### Your goal
Every picture is to be removed, and all the data is to be copied exactly.

### Information provided
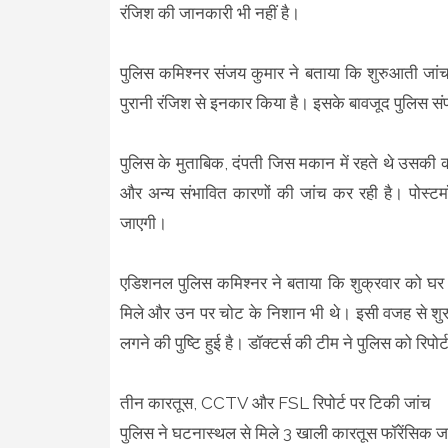
रंजिश की जानकारी भी नहीं है।
पुलिस कमिश्नर संजय कुमार ने बताया कि शुरुआती जांच मे
पुरानी रंजिश से इनकार किया है। इसके बावजूद पुलिस सं
पुलिस के मुताबिक, दंपती जिस मकान में रहते थे उसकी की
और अन्य संभावित कारणों की जांच कर रही है। पोस्टमॉर
जाएगी।
एडिशनल पुलिस कमिश्नर ने बताया कि शुक्रवार को घर से
मिले और उन पर चोट के निशान भी थे। इसी वजह से शुरुआत 
लगने की पुष्टि हुई है। डॉक्टर्स की टीम ने पुलिस को रिपोर्ट
तीन कारतूस, CCTV और FSL रिपोर्ट पर टिकी जांच
पुलिस ने घटनास्थल से मिले 3 खाली कारतूस फॉरेंसिक ज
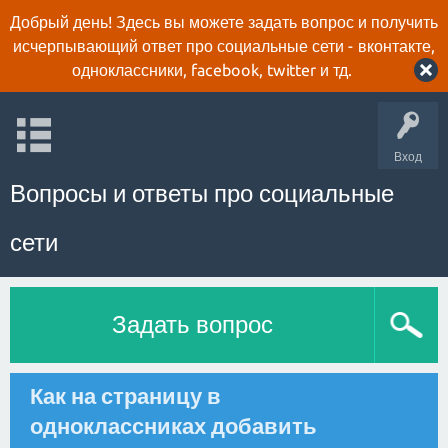
Добрый день! Здесь вы можете задать вопрос и получить
исчерпывающий ответ про социальные сети - вконтакте,
одноклассники, facebook, twitter и тд.
Вход
Вопросы и ответы про социальные
сети
Задать вопрос
Как на страницу в
одноклассниках добавить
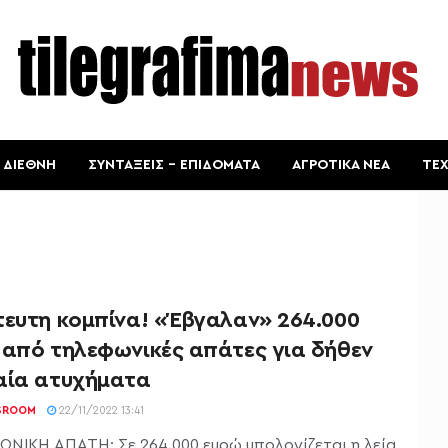
ΔΙΕΘΝΗ
ΣΥΝΤΑΞΕΙΣ – ΕΠΙΔΟΜΑΤΑ
ΑΓΡΟΤΙΚΑ ΝΕΑ
ΤΕ
τευτη κομπίνα! «Έβγαλαν» 264.000
 από τηλεφωνικές απάτες για δήθεν
αία ατυχήματα
SROOM
22/11/2022 13:41
ΝΙΚΗ ΑΠΑΤΗ: Σε 264.000 ευρώ υπολογίζεται η λεία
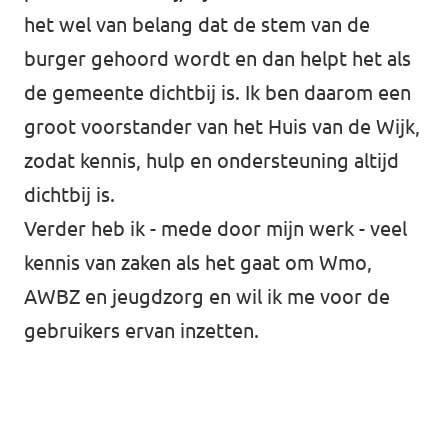
het wel van belang dat de stem van de
burger gehoord wordt en dan helpt het als
de gemeente dichtbij is. Ik ben daarom een
groot voorstander van het Huis van de Wijk,
zodat kennis, hulp en ondersteuning altijd
dichtbij is.
Verder heb ik - mede door mijn werk - veel
kennis van zaken als het gaat om Wmo,
AWBZ en jeugdzorg en wil ik me voor de
gebruikers ervan inzetten.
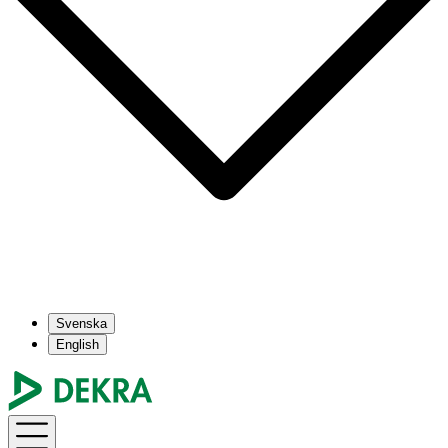
Svenska
English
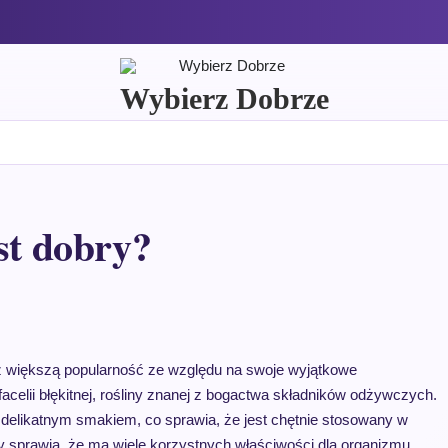
Wybierz Dobrze
st dobry?
az większą popularność ze względu na swoje wyjątkowe
acelii błękitnej, rośliny znanej z bogactwa składników odżywczych.
 delikatnym smakiem, co sprawia, że jest chętnie stosowany w
ny sprawia, że ma wiele korzystnych właściwości dla organizmu.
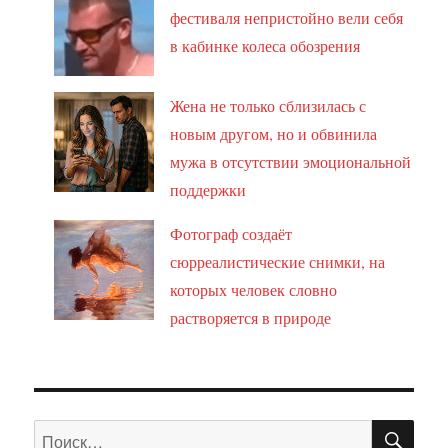
фестиваля непристойно вели себя
в кабинке колеса обозрения
Жена не только сблизилась с
новым другом, но и обвинила
мужа в отсутствии эмоциональной
поддержки
Фотограф создаёт
сюрреалистические снимки, на
которых человек словно
растворяется в природе
ПО
Искать:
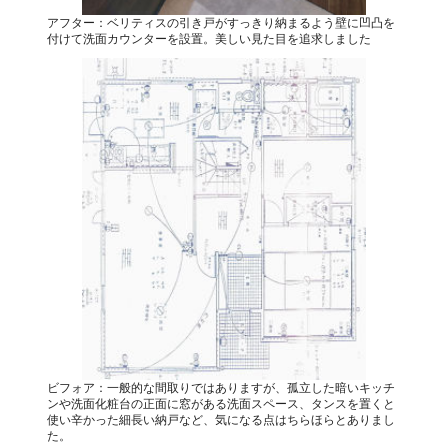
アフター：ベリティスの引き戸がすっきり納まるよう壁に凹凸を
付けて洗面カウンターを設置。美しい見た目を追求しました
ビフォア：一般的な間取りではありますが、孤立した暗いキッチ
ンや洗面化粧台の正面に窓がある洗面スペース、タンスを置くと
使い辛かった細長い納戸など、気になる点はちらほらとありまし
た。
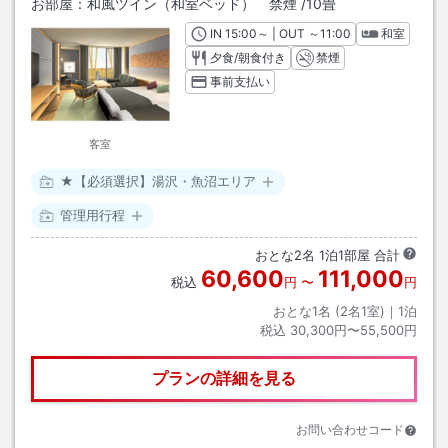
お部屋：
和風ツイン（和室ベッド） 禁煙
/
10畳
IN
チェックイン
15:00
～ | OUT
チェックアウト
～
11:00
和室
夕食/朝食付き
禁煙
事前支払い
客室
★【必須選択】湯沢・魚沼エリア
管理用行程
おとな
2
名
1
泊
1
部屋 合計
60,600
111,000
税込
円
〜
円
おとな1名 (
2
名1室)｜
1
泊
税込
30,300円〜55,500円
プランの詳細を見る
お問い合わせコード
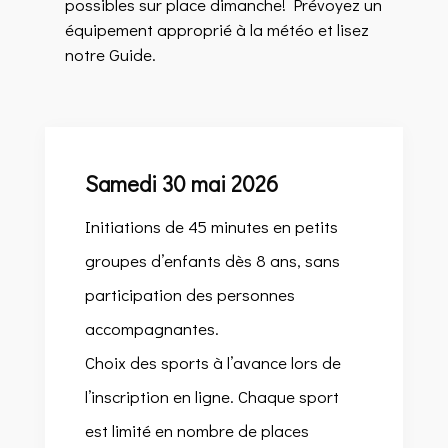
possibles sur place dimanche! P
révoyez un
équipement approprié à la météo et lisez
notre Guide.
Samedi 30 mai 2026
Initiations de 45 minutes en petits
groupes d’enfants dès 8 ans, sans
participation des personnes
accompagnantes.
Choix des sports à l’avance lors de
l’inscription en ligne. Chaque sport
est limité en nombre de places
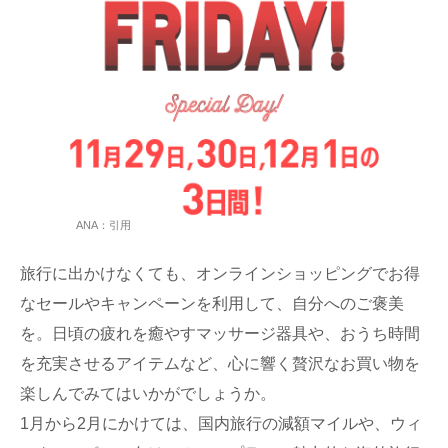
ANA：引用
旅行に出かけなくても、オンラインショッピングでお得
なセールやキャンペーンを利用して、自分へのご褒美
を。日頃の疲れを癒やすマッサージ器具や、おうち時間
を充実させるアイテムなど、心に響く贅沢なお買い物を
楽しんでみてはいかがでしょうか。
1月から2月にかけては、国内旅行の減額マイルや、ウィ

### Task response
रंजिश की जानकारी भी नहीं है।
पुलिस कमिश्नर संजय कुमार ने बताया कि शुरुआती जांच मे
पुरानी रंजिश से इनकार किया है। इसके बावजूद पुलिस सं
पुलिस के मुताबिक, दंपती जिस मकान में रहते थे उसकी की
और अन्य संभावित कारणों की जांच कर रही है। पोस्टमॉर
जाएगी।
एडिशनल पुलिस कमिश्नर ने बताया कि शुक्रवार को घर से
मिले और उन पर चोट के निशान भी थे। इसी वजह से शुरुआत 
लगने की पुष्टि हुई है। डॉक्टर्स की टीम ने पुलिस को रिपोर्ट
तीन कारतूस, CCTV और FSL रिपोर्ट पर टिकी जांच
पुलिस ने घटनास्थल से मिले 3 खाली कारतूस फॉरेंसिक ज
Добрый день! Здесь вы можете задать вопрос и получить
исчерпывающий ответ про социальные сети - вконтакте,
одноклассники, facebook, twitter и тд.
Вход
Вопросы и ответы про социальные
сети
Задать вопрос
Как на страницу в
одноклассниках добавить
ΔΙΕΘΝΗ
ΣΥΝΤΑΞΕΙΣ – ΕΠΙΔΟΜΑΤΑ
ΑΓΡΟΤΙΚΑ ΝΕΑ
ΤΕ
τευτη κομπίνα! «Έβγαλαν» 264.000
 από τηλεφωνικές απάτες για δήθεν
αία ατυχήματα
SROOM
22/11/2022 13:41
ΝΙΚΗ ΑΠΑΤΗ: Σε 264.000 ευρώ υπολογίζεται η λεία
het wel van belang dat de stem van de
burger gehoord wordt en dan helpt het als
de gemeente dichtbij is. Ik ben daarom een
groot voorstander van het Huis van de Wijk,
zodat kennis, hulp en ondersteuning altijd
dichtbij is.
Verder heb ik - mede door mijn werk - veel
kennis van zaken als het gaat om Wmo,
AWBZ en jeugdzorg en wil ik me voor de
gebruikers ervan inzetten.
Svenska
English
Wybierz Dobrze
st dobry?
az większą popularność ze względu na swoje wyjątkowe
acelii błękitnej, rośliny znanej z bogactwa składników odżywczych.
 delikatnym smakiem, co sprawia, że jest chętnie stosowany w
ny sprawia, że ma wiele korzystnych właściwości dla organizmu.
фестиваля непристойно вели себя
в кабинке колеса обозрения
Жена не только сблизилась с
новым другом, но и обвинила
мужа в отсутствии эмоциональной
поддержки
Фотограф создаёт
сюрреалистические снимки, на
которых человек словно
растворяется в природе
ПО
Искать:
アフター：ベリティスの引き戸がすっきり納まるよう壁に凹凸を
付けて洗面カウンターを設置。美しい見た目を追求しました
ビフォア：一般的な間取りではありますが、孤立した暗いキッチ
ンや洗面化粧台の正面に窓がある洗面スペース、タンスを置くと
使い辛かった細長い納戸など、気になる点はちらほらとありまし
た。
お部屋：
和風ツイン（和室ベッド） 禁煙
/
10畳
IN
チェックイン
15:00
～ | OUT
チェックアウト
～
11:00
和室
夕食/朝食付き
禁煙
事前支払い
客室
★【必須選択】湯沢・魚沼エリア
管理用行程
おとな
2
名
1
泊
1
部屋 合計
60,600
111,000
税込
円
〜
円
おとな1名 (
2
名1室)｜
1
泊
税込
30,300円〜55,500円
プランの詳細を見る
お問い合わせコード
possibles sur place dimanche! P
révoyez un
équipement approprié à la météo et lisez
notre Guide.
Samedi 30 mai 2026
Initiations de 45 minutes en petits
groupes d’enfants dès 8 ans, sans
participation des personnes
accompagnantes.
Choix des sports à l’avance lors de
l’inscription en ligne. Chaque sport
est limité en nombre de places
ANA：引用
旅行に出かけなくても、オンラインショッピングでお得
なセールやキャンペーンを利用して、自分へのご褒美
を。日頃の疲れを癒やすマッサージ器具や、おうち時間
を充実させるアイテムなど、心に響く贅沢なお買い物を
楽しんでみてはいかがでしょうか。
1月から2月にかけては、国内旅行の減額マイルや、ウィ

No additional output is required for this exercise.